I love that movie, but the scene of Inigo Montoya getting his revenge always tears me up. From what I understand, Mandy Patinkin lost his father to cancer, and I read an interview where he said that he drew upon that when playing the scene - that Count Rugen was cancer. My father died of lung cancer when I was 16, and to this day I feel the same pain and fury Mandy put into “I want my father back, you son of a bitch!”

The IMDB FAQ site says the two were not the same guy – they had different military insignia. It also say the prisoner guy, who is universally referred to as ‘Steamboat Willie’ is the guy who shoots Miller.

Interestingly, several other sites agree the stabber was another guy than Steamboat Willie, and one even names the two actors playing the roles, none of the others say that Steamboat Willie is also the guy who shot Miller.

My goodness! After reading the earlier posts, I feel a bit silly admitting that I cried in Star Trek II - The Wrath of Khan. I have always strongly identified with the character of Spock. When he died, I was a sobbing baby. Fortunately, several of my fellow trekkers were there and felt the same emotion. That was the first time I ever cried about a movie scene. I cry much more often now at movies but nobody minds it as I live alone. :slight_smile:

The end of La Bamba, when they told Richie Valens’s mother that he had died, her grief drove me to tears. To this day it puzzles me why random trite things like this provoke a bigger response than something like Schindler’s List.

I guess I throw up my defenses when I see heavy shit coming, but little sentimental family tragedies tend to catch me unprepared.
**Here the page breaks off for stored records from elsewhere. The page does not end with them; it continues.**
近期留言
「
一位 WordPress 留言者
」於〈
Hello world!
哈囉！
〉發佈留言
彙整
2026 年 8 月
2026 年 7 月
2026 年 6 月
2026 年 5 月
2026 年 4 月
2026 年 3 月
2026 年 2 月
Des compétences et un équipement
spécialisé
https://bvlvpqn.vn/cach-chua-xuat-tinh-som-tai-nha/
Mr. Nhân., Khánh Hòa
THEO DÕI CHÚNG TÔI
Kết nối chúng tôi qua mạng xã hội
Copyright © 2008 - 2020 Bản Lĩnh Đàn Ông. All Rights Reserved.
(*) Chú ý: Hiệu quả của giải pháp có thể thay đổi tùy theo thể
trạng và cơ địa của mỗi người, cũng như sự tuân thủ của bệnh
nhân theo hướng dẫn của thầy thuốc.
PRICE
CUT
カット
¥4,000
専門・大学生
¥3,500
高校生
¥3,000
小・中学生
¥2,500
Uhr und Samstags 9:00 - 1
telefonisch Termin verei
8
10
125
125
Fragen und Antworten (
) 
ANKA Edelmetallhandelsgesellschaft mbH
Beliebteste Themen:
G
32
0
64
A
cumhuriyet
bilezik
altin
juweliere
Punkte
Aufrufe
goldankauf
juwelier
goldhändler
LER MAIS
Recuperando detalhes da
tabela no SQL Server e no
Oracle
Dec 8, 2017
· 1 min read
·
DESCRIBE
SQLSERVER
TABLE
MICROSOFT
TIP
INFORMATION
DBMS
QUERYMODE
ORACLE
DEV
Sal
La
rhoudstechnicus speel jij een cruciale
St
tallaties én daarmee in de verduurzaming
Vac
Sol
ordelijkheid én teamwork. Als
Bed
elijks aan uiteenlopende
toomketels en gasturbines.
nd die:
Interesting..he seemed to recognize Upham on the stairs. The shooter of Miller called Upham by name just prior to Upham dispatching him after shooting Miller.

I am surprised no one has mentioned Babe. That movie is one of the few that makes me cry, every time. It is perfect.

The Neverending Story, and Atreu desperately trying to stop his horse from sinking into the quicksand. (That’s the only part of the movie I’ve really seen, though.)